Sirens, and the buzz of heat cooking her inside her clothes and armour like a salt bake. Evalyn tuned out her own Aether and turned her attention outwards. To her sixth sense, nowhere could be as pristine, as desolate as Sidos city. Even a pinprick of an Aether pull in the distance stood out like a lighthouse.

She began her chase again, altering her course another few degrees westward. Faster this time, keeping a loose track of the signal as she moved. Soon, that signal translated into sound. An alien, low boom that echoed faintly through the burnt, dry air. Another, and another.

And then, sight.

A black speck for the moment, like a flea jumping from one hair to the other.

Testing the waters, she sent out a tendril, spanning the distance as she kept a close visual lock. Another boom and her tendril involuntarily diverted course.

She tried again, the same issue.

A sudden change in direction; safe to say she’d blown her cover.

More booms, but she was gaining on her target enough to see one figure carrying another over their shoulder. Their airtime was significant and inefficient, with tall, sharp arcs from one building to the next. Each boom they’d rise and fall.

Another probing tendril, but Evalyn was still no closer to discerning what was happening each time her advances were denied.

The buildings were getting denser. Any further and the chase would devolve into a cat and mouse through streets and back alleys. More noise, more eyes, more opportunities to lose her prey.

She moved in for the kill, latching onto a far rooftop between her and the suspect with two arms that morphed into bowstrings. She tightened them, notch by notch until the tension split the air into cracks and splinters.

She let herself go, launching her body like an arrow, too fast to process the speeding world outside the small speck directly before her.

Another boom and her body was sent in the opposite direction, the whiplash rocking her body in her armour like a brain during a concussion.
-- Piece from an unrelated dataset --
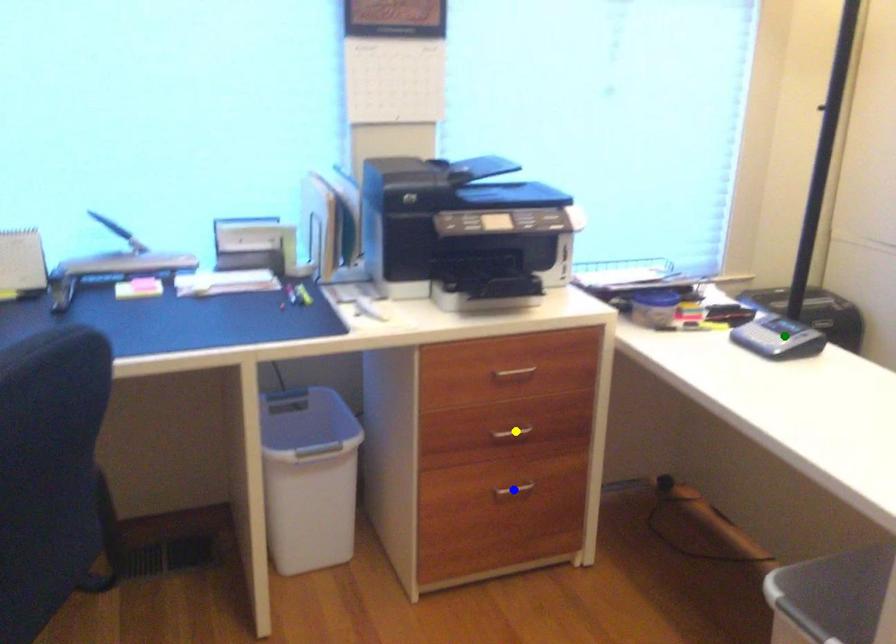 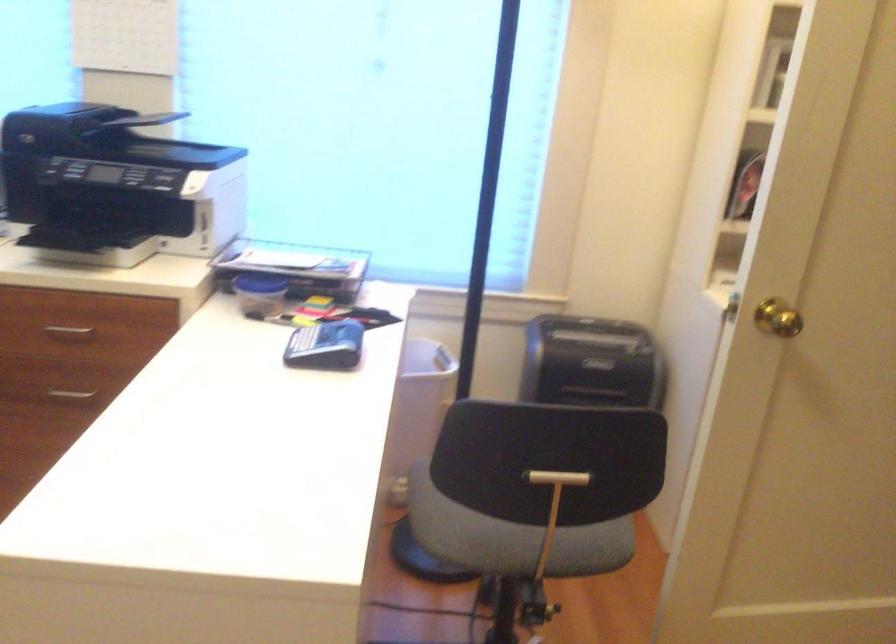 I am providing you with two images of the same scene from different viewpoints. Three points are marked in image1. Which point corresponds to a part or object that is occluded in image2?In image1, three points are marked. Which of them correspond to a part or object that is occluded in image2?Among the three points shown in image1, which one corresponds to a part or object that is no longer visible due to occlusion in image2?

Invisible in image2: blue point. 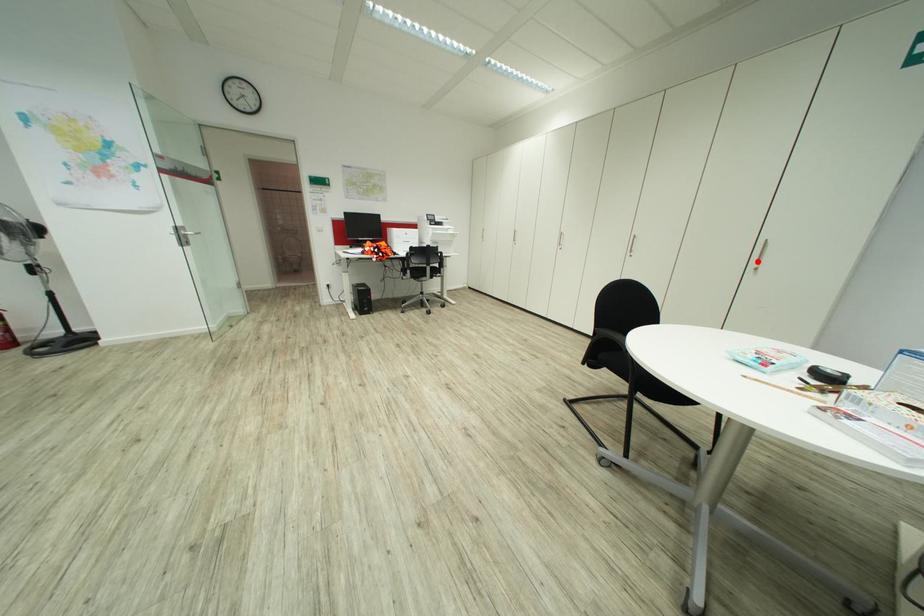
With no control over her flight, she barely managed to turn herself and face the ground. Picking a wide enough roof from the hundreds escaping her every second, she grappled to it, jerking her around in her armour again.

A hard landing, barely cushioned by the layer of gold she was able to manage. A dislocated shoulder at least, and she was reminded how low her pain tolerance had fallen since donning her armour. Gritting through her teeth, she undid it and gave herself a mouthpiece to clamp down on.

The sirens got quieter as she got up, vision doubling as the blood in her body panicked, rushing to even itself out. Her ears rang, and the sirens became fainter the louder it got.